Trump and the everyday citizen
EDMOND GRACE :: Much of the commentary on the election of Donald Trump overlooks one very simple and obvious reality. People are angry with ‘the politicians.’ The political parties which have been in the ascendant since the fall of communism may compete keenly with each other for votes, but there is not much difference between their policies. With varying degrees of enthusiasm they support neo-liberal economics, international collaboration and rejection of racism, sexism and discrimination based on sexual orientation. Meanwhile another development, which has been a long time in the making has not been addressed.

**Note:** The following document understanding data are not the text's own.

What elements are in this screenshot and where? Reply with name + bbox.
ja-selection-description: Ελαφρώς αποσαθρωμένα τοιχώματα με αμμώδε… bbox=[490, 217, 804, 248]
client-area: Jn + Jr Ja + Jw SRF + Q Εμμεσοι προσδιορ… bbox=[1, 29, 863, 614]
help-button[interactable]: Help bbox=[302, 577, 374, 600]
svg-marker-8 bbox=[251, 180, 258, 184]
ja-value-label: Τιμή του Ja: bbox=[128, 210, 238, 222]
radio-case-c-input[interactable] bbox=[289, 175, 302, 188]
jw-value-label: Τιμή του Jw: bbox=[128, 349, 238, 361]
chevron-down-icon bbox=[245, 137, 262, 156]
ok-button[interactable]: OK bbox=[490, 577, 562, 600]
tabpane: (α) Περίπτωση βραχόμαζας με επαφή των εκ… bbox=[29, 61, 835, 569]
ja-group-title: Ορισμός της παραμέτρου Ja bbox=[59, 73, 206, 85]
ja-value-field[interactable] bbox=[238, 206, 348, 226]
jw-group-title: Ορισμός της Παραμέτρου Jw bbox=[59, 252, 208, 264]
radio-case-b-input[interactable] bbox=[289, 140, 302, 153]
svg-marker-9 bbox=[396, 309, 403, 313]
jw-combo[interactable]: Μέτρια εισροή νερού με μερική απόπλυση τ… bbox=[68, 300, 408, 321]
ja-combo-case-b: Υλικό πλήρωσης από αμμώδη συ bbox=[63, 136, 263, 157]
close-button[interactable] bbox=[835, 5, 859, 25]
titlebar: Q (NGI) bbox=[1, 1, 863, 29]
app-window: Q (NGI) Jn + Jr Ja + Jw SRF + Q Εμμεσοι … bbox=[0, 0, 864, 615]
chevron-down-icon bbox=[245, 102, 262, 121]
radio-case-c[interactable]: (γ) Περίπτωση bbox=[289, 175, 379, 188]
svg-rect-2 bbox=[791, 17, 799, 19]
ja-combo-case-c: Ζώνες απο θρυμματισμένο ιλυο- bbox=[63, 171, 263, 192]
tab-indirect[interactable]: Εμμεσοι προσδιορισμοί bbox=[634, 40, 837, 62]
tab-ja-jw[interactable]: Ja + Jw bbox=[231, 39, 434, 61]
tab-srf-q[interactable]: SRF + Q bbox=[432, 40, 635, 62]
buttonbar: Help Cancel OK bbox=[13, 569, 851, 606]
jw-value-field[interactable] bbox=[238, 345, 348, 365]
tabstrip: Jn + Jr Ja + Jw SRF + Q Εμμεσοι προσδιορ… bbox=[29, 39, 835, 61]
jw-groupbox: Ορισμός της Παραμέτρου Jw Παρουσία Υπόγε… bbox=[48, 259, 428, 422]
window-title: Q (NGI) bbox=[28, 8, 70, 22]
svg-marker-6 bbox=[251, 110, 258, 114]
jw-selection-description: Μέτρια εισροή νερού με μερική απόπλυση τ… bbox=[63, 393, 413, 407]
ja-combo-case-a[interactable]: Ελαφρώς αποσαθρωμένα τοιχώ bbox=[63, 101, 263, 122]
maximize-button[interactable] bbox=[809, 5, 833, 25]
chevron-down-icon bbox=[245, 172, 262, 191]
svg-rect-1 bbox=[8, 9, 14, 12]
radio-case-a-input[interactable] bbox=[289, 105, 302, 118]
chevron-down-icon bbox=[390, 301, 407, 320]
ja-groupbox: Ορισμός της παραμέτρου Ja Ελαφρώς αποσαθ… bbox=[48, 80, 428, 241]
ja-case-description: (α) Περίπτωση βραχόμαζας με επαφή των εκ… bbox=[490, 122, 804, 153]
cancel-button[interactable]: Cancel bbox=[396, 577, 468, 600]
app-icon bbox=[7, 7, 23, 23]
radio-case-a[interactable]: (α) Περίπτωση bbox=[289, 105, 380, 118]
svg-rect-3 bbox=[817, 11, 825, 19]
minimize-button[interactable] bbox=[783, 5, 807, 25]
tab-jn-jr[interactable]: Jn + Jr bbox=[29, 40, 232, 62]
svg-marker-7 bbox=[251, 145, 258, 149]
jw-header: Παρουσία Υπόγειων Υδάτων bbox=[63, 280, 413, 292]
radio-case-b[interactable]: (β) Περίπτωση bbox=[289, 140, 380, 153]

In a 2020 report, the OECD refers to ‘the left behind’ and ‘the everyday citizen.’ In addition to the growing inequalities which have been a feature of recent years the report speaks of 83% of people in 28 countries being worried about job loss due to a number of factors and, in those same countries, 66% of people doubting the ability of their political leaders to address their country’s challenges. In 2023 it reported that 44% of people had low or no trust in government and only 39% had high or moderately high trust.
The roots of this erosion of trust go back a long way and are, at least in part, due to the fact that every successful form of government brings about change for which it is ill-equipped to deal. In a different age a young parliamentary reporter called Charles Dickens could be so mesmerised by the eloquence of one Daniel O’Connell, that the pen fell from his hand and he forgot to do his job of writing down what was being said.

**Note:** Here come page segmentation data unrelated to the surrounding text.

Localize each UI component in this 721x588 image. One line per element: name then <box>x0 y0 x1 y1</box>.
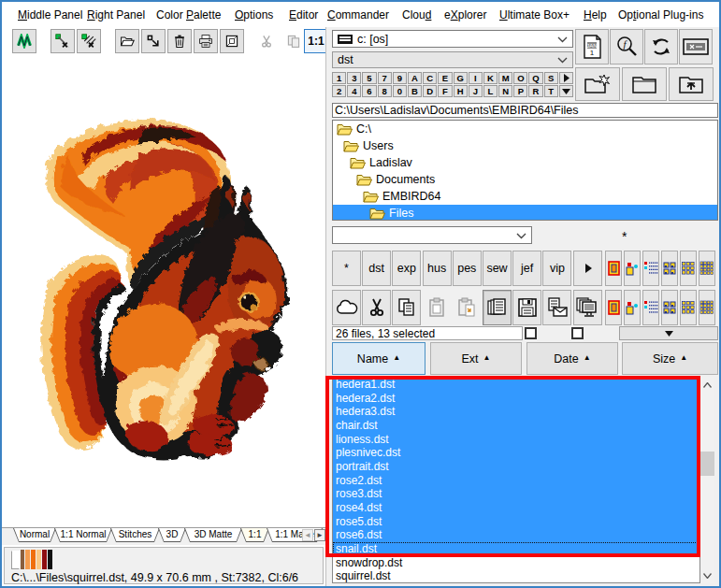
menu-item-color-palette[interactable]: Color Palette <box>156 2 221 27</box>
menu-item-middle-panel[interactable]: Middle Panel <box>18 2 82 27</box>
thread-color-6[interactable] <box>48 550 52 569</box>
menu-item-editor[interactable]: Editor <box>289 2 318 27</box>
filter-key-D[interactable]: D <box>423 85 437 97</box>
tree-node-documents[interactable]: Documents <box>333 171 717 188</box>
format-filter-hus-button[interactable]: hus <box>423 251 452 286</box>
filter-key-3[interactable]: 3 <box>347 72 361 84</box>
menu-item-help[interactable]: Help <box>584 2 607 27</box>
tree-node-users[interactable]: Users <box>333 137 717 154</box>
menu-item-options[interactable]: Options <box>235 2 273 27</box>
menu-item-optional-plug-ins[interactable]: Optional Plug-ins <box>618 2 703 27</box>
copy-pages-button[interactable] <box>392 290 421 325</box>
view-grid4-button[interactable] <box>699 251 715 286</box>
crosshatch-edit-button[interactable] <box>77 29 101 53</box>
tab-1-1-normal[interactable]: 1:1 Normal <box>54 528 112 542</box>
file-item-chair-dst[interactable]: chair.dst <box>333 419 699 433</box>
printer-button[interactable] <box>194 29 218 53</box>
filter-key-R[interactable]: R <box>528 85 542 97</box>
sort-header-ext[interactable]: Ext▲ <box>430 342 522 375</box>
filter-key-down[interactable] <box>559 85 573 97</box>
tab-1-1[interactable]: 1:1 <box>240 528 269 542</box>
calendar-page-button[interactable]: JAN1 <box>575 29 609 65</box>
view-grid3-button-2[interactable] <box>680 290 697 325</box>
filter-checkbox-1[interactable] <box>525 327 537 339</box>
file-item-hedera3-dst[interactable]: hedera3.dst <box>333 405 699 419</box>
file-item-snowdrop-dst[interactable]: snowdrop.dst <box>333 556 699 570</box>
background-color-swatch[interactable] <box>11 551 20 569</box>
filter-key-G[interactable]: G <box>454 72 468 84</box>
file-item-rose4-dst[interactable]: rose4.dst <box>333 501 699 515</box>
tab-3d[interactable]: 3D <box>158 528 186 542</box>
menu-item-ultimate-box-[interactable]: Ultimate Box+ <box>499 2 570 27</box>
filter-key-M[interactable]: M <box>498 72 512 84</box>
filter-key-4[interactable]: 4 <box>347 85 361 97</box>
paste-special-button[interactable] <box>453 290 482 325</box>
sort-header-size[interactable]: Size▲ <box>622 342 718 375</box>
filter-key-6[interactable]: 6 <box>362 85 376 97</box>
tree-node-files[interactable]: Files <box>333 205 717 221</box>
filter-key-T[interactable]: T <box>544 85 558 97</box>
open-folder-button[interactable] <box>115 29 139 53</box>
file-item-rose3-dst[interactable]: rose3.dst <box>333 487 699 501</box>
thread-color-4[interactable] <box>36 550 41 569</box>
scissors-button[interactable] <box>254 29 279 53</box>
view-grid2-button-2[interactable] <box>661 290 678 325</box>
filter-key-S[interactable]: S <box>544 72 558 84</box>
tree-node-ladislav[interactable]: Ladislav <box>333 154 717 171</box>
save-floppy-button[interactable] <box>512 290 541 325</box>
filter-key-J[interactable]: J <box>469 85 483 97</box>
file-item-rose5-dst[interactable]: rose5.dst <box>333 515 699 529</box>
menu-item-commander[interactable]: Commander <box>327 2 389 27</box>
tab-scroll-left-button[interactable]: ◄ <box>302 529 313 541</box>
file-item-hedera1-dst[interactable]: hedera1.dst <box>333 378 699 392</box>
thread-color-2[interactable] <box>25 550 30 569</box>
to-editor-button[interactable] <box>220 29 244 53</box>
new-folder-button[interactable] <box>575 67 620 101</box>
file-item-plesnivec-dst[interactable]: plesnivec.dst <box>333 446 699 460</box>
menu-item-cloud[interactable]: Cloud <box>402 2 431 27</box>
filter-key-0[interactable]: 0 <box>393 85 407 97</box>
file-item-portrait-dst[interactable]: portrait.dst <box>333 460 699 474</box>
design-canvas[interactable] <box>2 55 325 527</box>
format-filter-exp-button[interactable]: exp <box>392 251 421 286</box>
tab-normal[interactable]: Normal <box>13 528 56 542</box>
file-item-snail-dst[interactable]: snail.dst <box>333 542 699 556</box>
menu-item-right-panel[interactable]: Right Panel <box>87 2 145 27</box>
mail-page-button[interactable] <box>542 290 571 325</box>
filter-key-1[interactable]: 1 <box>332 72 346 84</box>
view-grid4-button-2[interactable] <box>699 290 715 325</box>
format-filter-vip-button[interactable]: vip <box>542 251 571 286</box>
needle-edit-button[interactable] <box>50 29 75 53</box>
folder-button[interactable] <box>622 67 667 101</box>
tab-scroll-right-button[interactable]: ► <box>314 529 325 541</box>
filter-key-Q[interactable]: Q <box>528 72 542 84</box>
thread-color-3[interactable] <box>31 550 36 569</box>
filter-key-H[interactable]: H <box>454 85 468 97</box>
file-item-hedera2-dst[interactable]: hedera2.dst <box>333 392 699 406</box>
file-item-rose6-dst[interactable]: rose6.dst <box>333 528 699 542</box>
file-list-scrollbar[interactable] <box>700 377 714 583</box>
tree-node-c[interactable]: C:\ <box>333 121 717 137</box>
refresh-button[interactable] <box>644 29 678 65</box>
stitches-zigzag-button[interactable] <box>12 29 36 53</box>
filter-key-K[interactable]: K <box>483 72 497 84</box>
filter-key-L[interactable]: L <box>483 85 497 97</box>
paste-clipboard-button[interactable] <box>423 290 452 325</box>
filter-key-5[interactable]: 5 <box>362 72 376 84</box>
view-options-dropdown[interactable] <box>619 326 718 340</box>
format-filter-all-button[interactable]: * <box>332 251 361 286</box>
folder-up-button[interactable] <box>669 67 714 101</box>
view-grid2-button[interactable] <box>661 251 678 286</box>
view-detail-button[interactable] <box>624 251 641 286</box>
format-filter-sew-button[interactable]: sew <box>483 251 512 286</box>
filter-key-2[interactable]: 2 <box>332 85 346 97</box>
view-list-button[interactable] <box>642 251 659 286</box>
scroll-down-button[interactable] <box>700 567 714 583</box>
format-more-button[interactable] <box>573 251 602 286</box>
sort-header-date[interactable]: Date▲ <box>526 342 618 375</box>
thread-color-1[interactable] <box>21 550 25 569</box>
tab-stitches[interactable]: Stitches <box>110 528 160 542</box>
file-item-squirrel-dst[interactable]: squirrel.dst <box>333 569 699 583</box>
filter-key-7[interactable]: 7 <box>378 72 392 84</box>
format-filter-pes-button[interactable]: pes <box>453 251 482 286</box>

O’Connell had much a simpler task than later generations of politicians. All he had to do was to speak on behalf of his constituents. The same was true of all his contemporaries at Westminster but, as parliament responded to the demands of voters and put in place an increasingly complex bureaucracy, the role of the public representative changed in a way which has never been formally acknowledged. Bureaucratic government was a great achievement and made possible all kinds of worker and consumer protection in a technological world, but it has also presented latter day public representatives with a major challenge. They must advocate not only for their constituents but for the bureaucratic process on which they depend to deliver on their commitments to voters.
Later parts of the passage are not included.